Lessons for CDFA Professionals

This case underscores several lessons for us as financial professionals:

  1. Retirement accounts are dual-role assets: They are both marital property and future income streams. Modeling only one aspect can produce inequitable results.

  2. Project distributions and pensions carefully: IRA withdrawals, RMDs, pensions, and Social Security all affect cash flow and support obligations.

  3. Advocate for financial reality: Courts and attorneys may focus on legal definitions, but CDFAs can bridge the gap with clear, defensible modeling.

  4. Recognize systemic biases: Gender, age differences, and perceptions of “need” can influence outcomes. Our analysis must be robust enough to withstand these biases and clearly demonstrate inequities.

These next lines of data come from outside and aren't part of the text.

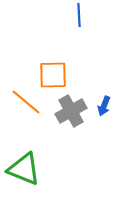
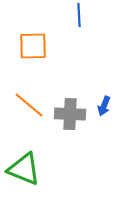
orange square: moved 20 px left, 29 px up
orange line: moved 3 px right, 3 px down
gray cross: moved 1 px left, 3 px down; rotated 32 degrees clockwise
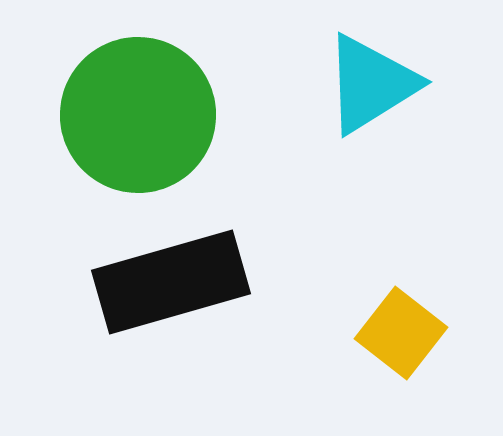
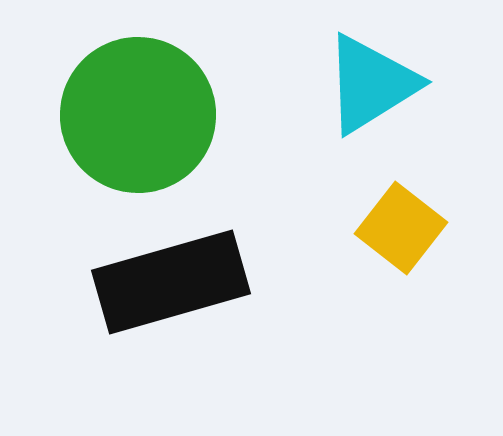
yellow square: moved 105 px up
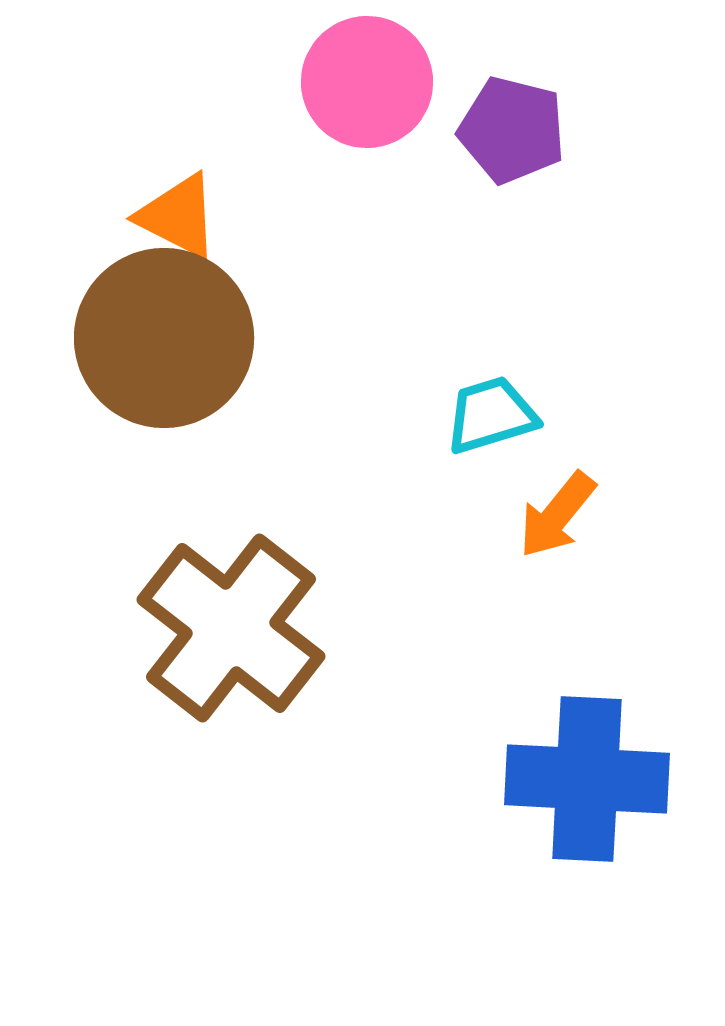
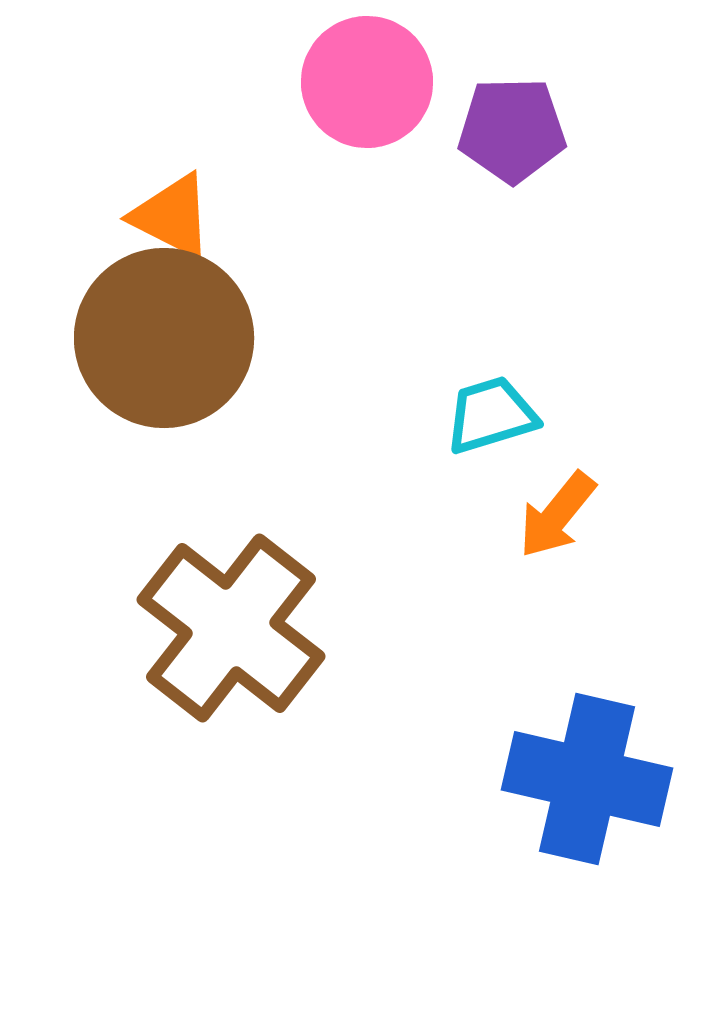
purple pentagon: rotated 15 degrees counterclockwise
orange triangle: moved 6 px left
blue cross: rotated 10 degrees clockwise
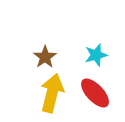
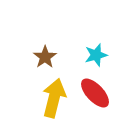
yellow arrow: moved 2 px right, 5 px down
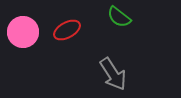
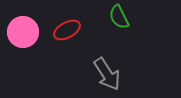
green semicircle: rotated 25 degrees clockwise
gray arrow: moved 6 px left
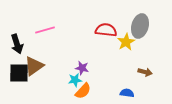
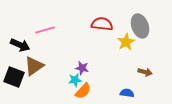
gray ellipse: rotated 35 degrees counterclockwise
red semicircle: moved 4 px left, 6 px up
black arrow: moved 3 px right, 1 px down; rotated 48 degrees counterclockwise
black square: moved 5 px left, 4 px down; rotated 20 degrees clockwise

  5. Common sense matters: Sometimes the best advocacy is helping the court take a step back and look at the actual numbers, not just the legal framework.

Takeaway

For CDFA professionals, this case is a reminder that our role extends beyond spreadsheets and formulas. We are the financial interpreters.  We translate numbers into a story that reflects fairness, reality, and long-term security.

Retirement accounts are more than assets, they are deferred income earned during the marriage.   Ignoring either the asset or income side of the equation can compromise equitable outcomes.  If we don’t model both sides, the client may pay the price.